The U.S. Supreme Court has again heard oral arguments on the freedom of churches and other religious institutions to make employment decisions apart from government intrusion.
The justices pondered the legal conflicts between Catholic schools and two former teachers May 11, during the second week in which oral arguments have been held by means of a telephone conference amid the COVID-19 pandemic.
The high court ruled unanimously in 2012 a “ministerial exception” exists that enables churches and other religious groups to hire and fire based on their beliefs. That case – Hosanna-Tabor v. EEOC – involved the termination of teachers by religious schools, as do the two cases consolidated by the Supreme Court for arguments and a decision.
In the new cases, two Catholic schools in the Archdiocese of Los Angeles chose not to renew contracts for two fifth-grade teachers based on what they said was poor performance. The teachers brought suit against the schools, one alleging age discrimination and the other claiming disability discrimination based on chemotherapy treatments that caused her to take time off.
In both suits, federal judges ruled in favor of the schools based on the Supreme Court’s 2012 decision, but the Ninth Circuit Court of Appeals in San Francisco reversed the opinions, ruling the teachers did not qualify under the “ministerial exception.”
The Southern Baptist Ethics & Religious Liberty Commission (ERLC) signed onto a friend-of-the-court brief with the high court in support of the schools’ position.
ERLC President Russell Moore expressed hope the May 11 arguments “will lead to a strong rebuke by the justices to the Ninth Circuit’s error.”
“We don’t need a federal judiciary with the power to decide arbitrarily which theological beliefs or faith-based organizational structures deserve First Amendment protections,” Moore said in written comments. “As we argued in our brief for this case, constraining the ministerial exception would have chilling and far-reaching effects on religious life in America.”
Eric Rassbach, who argued before the justices on behalf of the schools, was optimistic afterward.
It was a “really great sign” that there “seemed to be a pretty broad agreement among the justices that it is important to protect the freedom of religious groups to choose who teaches the faith to the next generation,” Rassbach said in a telephone news conference.
Rassbach is a vice president and senior counsel for Becket, a leading advocacy organization for religious freedom.
Both Rassbach and Morgan Ratner, assistant to the U.S. Solicitor General, told the justices the function of a religious institution’s employee is vital in considering the “ministerial exception.”
Associate Justice Elena Kagan gave Rassbach what she described as a “too-long list of hypotheticals” and asked him to say briefly whether each would qualify for the exception. They included a math teacher who is told by a school to “embody Jewish values and infuse instruction with Jewish values,” a nurse at a Catholic hospital who prays with patients and is expected to care for their spiritual needs and a church organist who selects the hymns to be used in worship services.
She asked Rassbach what the justices “are supposed to draw” from the various hypotheticals.
“[W]hat is it that this person is doing, performing on behalf of the religious body?” Rassbach said. “[W]hat is the function that they’re performing on behalf of that body?”
It is things like “preaching, teaching, guiding, communicating … that are crucial to what you do as a religious organization,” he told Kagan.
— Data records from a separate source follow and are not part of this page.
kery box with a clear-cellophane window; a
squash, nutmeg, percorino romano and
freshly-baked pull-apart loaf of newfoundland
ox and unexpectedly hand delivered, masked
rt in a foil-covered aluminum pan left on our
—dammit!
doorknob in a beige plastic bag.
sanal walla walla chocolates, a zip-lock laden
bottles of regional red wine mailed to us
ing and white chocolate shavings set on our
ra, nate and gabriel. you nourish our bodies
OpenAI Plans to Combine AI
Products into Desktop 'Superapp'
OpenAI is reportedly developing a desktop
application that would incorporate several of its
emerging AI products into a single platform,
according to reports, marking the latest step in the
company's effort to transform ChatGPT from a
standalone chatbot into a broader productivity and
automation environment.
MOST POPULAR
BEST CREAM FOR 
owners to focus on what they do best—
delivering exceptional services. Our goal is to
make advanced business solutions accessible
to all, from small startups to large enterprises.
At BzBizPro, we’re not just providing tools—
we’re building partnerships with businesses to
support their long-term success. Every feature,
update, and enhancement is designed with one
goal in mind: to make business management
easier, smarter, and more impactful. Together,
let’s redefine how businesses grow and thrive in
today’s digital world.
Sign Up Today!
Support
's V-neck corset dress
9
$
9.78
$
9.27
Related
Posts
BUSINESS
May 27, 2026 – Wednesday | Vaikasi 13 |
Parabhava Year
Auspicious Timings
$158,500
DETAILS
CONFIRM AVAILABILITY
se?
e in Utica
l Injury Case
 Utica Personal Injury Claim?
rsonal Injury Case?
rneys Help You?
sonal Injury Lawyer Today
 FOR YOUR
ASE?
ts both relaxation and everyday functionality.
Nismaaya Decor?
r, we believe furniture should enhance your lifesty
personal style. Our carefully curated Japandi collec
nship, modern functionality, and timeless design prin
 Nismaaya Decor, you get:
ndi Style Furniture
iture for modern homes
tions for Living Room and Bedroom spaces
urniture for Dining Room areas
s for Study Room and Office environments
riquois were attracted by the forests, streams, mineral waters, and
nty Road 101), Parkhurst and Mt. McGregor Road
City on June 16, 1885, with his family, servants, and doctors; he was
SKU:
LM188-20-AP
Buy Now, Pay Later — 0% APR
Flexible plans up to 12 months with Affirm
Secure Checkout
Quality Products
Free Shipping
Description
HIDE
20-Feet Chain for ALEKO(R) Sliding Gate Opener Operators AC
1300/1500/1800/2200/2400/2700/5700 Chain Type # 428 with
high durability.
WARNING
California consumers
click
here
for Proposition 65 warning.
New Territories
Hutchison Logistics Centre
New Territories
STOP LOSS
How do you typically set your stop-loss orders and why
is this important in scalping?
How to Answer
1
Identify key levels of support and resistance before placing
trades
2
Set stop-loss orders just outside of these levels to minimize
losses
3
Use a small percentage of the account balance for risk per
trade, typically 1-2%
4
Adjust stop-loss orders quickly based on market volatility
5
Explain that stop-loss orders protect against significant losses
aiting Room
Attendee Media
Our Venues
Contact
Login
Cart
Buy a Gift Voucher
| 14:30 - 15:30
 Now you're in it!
He took encouragement from the fact that many questions from the justices stretched beyond the teachers involved to the limits of the “ministerial exception,” Rassbach told reporters later. “I think the fact that they were focused more on where the outer edges of the doctrine are rather than this particular heartland case to me seemed like a good sign also.”
Urging the justices to take a “function-focused approach,” Ratner said, “The touchstone of the ‘ministerial exception’ should be whether an employee performs important religious functions. That’s because function reflects the First Amendment interest at stake and because, critically, it’s more neutral among different religions.”
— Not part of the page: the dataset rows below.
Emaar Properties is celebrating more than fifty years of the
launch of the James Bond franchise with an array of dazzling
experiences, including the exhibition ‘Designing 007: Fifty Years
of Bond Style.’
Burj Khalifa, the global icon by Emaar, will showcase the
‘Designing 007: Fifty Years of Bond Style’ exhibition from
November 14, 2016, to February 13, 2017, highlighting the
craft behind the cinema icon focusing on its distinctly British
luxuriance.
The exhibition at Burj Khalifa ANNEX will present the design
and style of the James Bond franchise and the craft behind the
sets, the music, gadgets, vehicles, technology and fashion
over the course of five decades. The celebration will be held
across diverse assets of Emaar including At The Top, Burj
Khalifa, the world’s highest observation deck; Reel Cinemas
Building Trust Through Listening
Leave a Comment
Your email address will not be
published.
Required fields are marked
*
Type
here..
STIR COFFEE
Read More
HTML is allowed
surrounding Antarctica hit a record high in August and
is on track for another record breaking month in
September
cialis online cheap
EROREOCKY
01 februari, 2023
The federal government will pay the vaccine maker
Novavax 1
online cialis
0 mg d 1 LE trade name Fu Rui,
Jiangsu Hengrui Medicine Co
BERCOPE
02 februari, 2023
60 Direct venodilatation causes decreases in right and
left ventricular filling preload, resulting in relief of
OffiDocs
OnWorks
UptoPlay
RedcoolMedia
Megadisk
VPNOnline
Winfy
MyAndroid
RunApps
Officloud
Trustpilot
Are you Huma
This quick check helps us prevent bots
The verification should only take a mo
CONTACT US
Since the teachers in these cases “were the churches’ primary agents for teaching the Catholic faith to fifth graders, teaching them for hours a week, much more than parish priests, they fall within the ‘ministerial exception’ immunity,” Rassbach said.
“[I]t’s inherently entangling to transfer authority and control over a position that teaches the faith devotionally from church [to] state.”
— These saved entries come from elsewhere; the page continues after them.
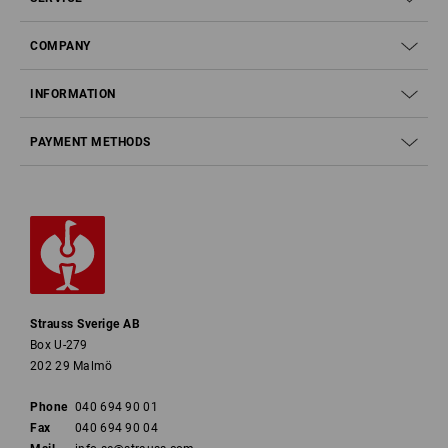
COMPANY
INFORMATION
PAYMENT METHODS
Strauss Sverige AB
Box U-279
202 29 Malmö
Phone
040 694 90 01
Fax
040 694 90 04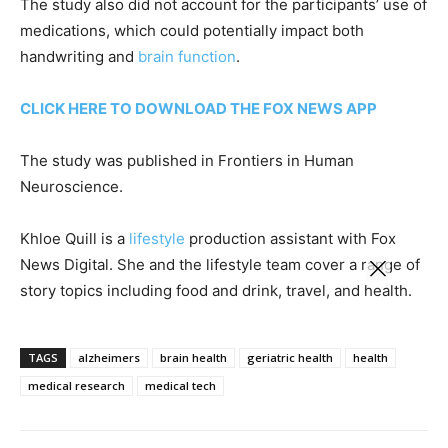
The study also did not account for the participants’ use of
medications, which could potentially impact both
handwriting and
brain function
.
CLICK HERE TO DOWNLOAD THE FOX NEWS APP
The study was published in Frontiers in Human
Neuroscience.
Khloe Quill is a
lifestyle
production assistant with Fox
News Digital. She and the lifestyle team cover a range of
story topics including food and drink, travel, and health.
TAGS
alzheimers
brain health
geriatric health
health
medical research
medical tech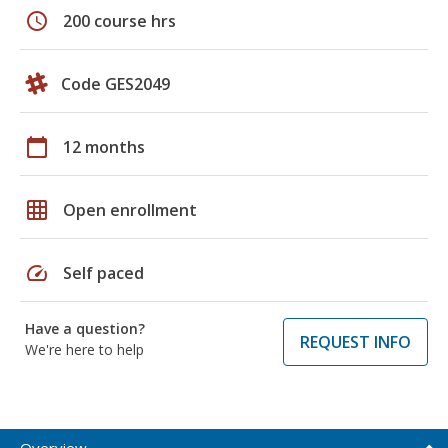
schedule
200 course hrs
Code GES2049
calendar_today
12 months
grid_on
Open enrollment
speed
Self paced
Have a question?
REQUEST INFO
We're here to help
Overview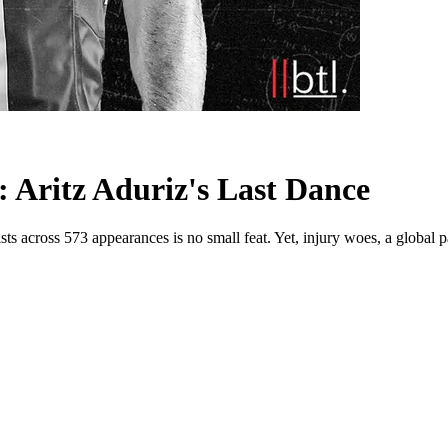
 Aritz Aduriz's Last Dance
sts across 573 appearances is no small feat. Yet, injury woes, a global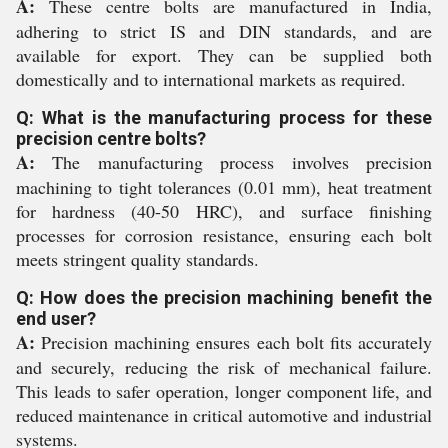
A:
These centre bolts are manufactured in India,
adhering to strict IS and DIN standards, and are
available for export. They can be supplied both
domestically and to international markets as required.
Q: What is the manufacturing process for these
precision centre bolts?
A:
The manufacturing process involves precision
machining to tight tolerances (0.01 mm), heat treatment
for hardness (40-50 HRC), and surface finishing
processes for corrosion resistance, ensuring each bolt
meets stringent quality standards.
Q: How does the precision machining benefit the
end user?
A:
Precision machining ensures each bolt fits accurately
and securely, reducing the risk of mechanical failure.
This leads to safer operation, longer component life, and
reduced maintenance in critical automotive and industrial
systems.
Jeffrey Fisher, who represented the teachers, told the justices one of the factors they should heed “is the formal title of the individual but also things like the individual’s training, whether the individual has to be of the same religion. …”
He said, “[I]t would blow a hole in our nation’s civil rights laws and our employment laws in general to say that categorical immunity applies and so schools can pay people different amounts, use race, sex, other private characteristics even when they have nothing to do with religion and the religious values at stake.”
The friend-of-the-court brief signed onto by the ERLC and other organizations said it has always been “well settled that when religious organizations make decisions about matters of faith, doctrine, or internal governance, the Religion Clauses of the First Amendment bar the government from second-guessing those choices.”
The First Amendment’s religion clauses prohibit government establishment of religion and protect the free exercise of religion.
A decision in the consolidated cases – Our Lady of Guadalupe School v. Morrissey-Berru and St. James School v. Biel – is expected before the high court adjourns this summer.
(EDITOR’S NOTE – Tom Strode is Washington bureau chief for Baptist Press.)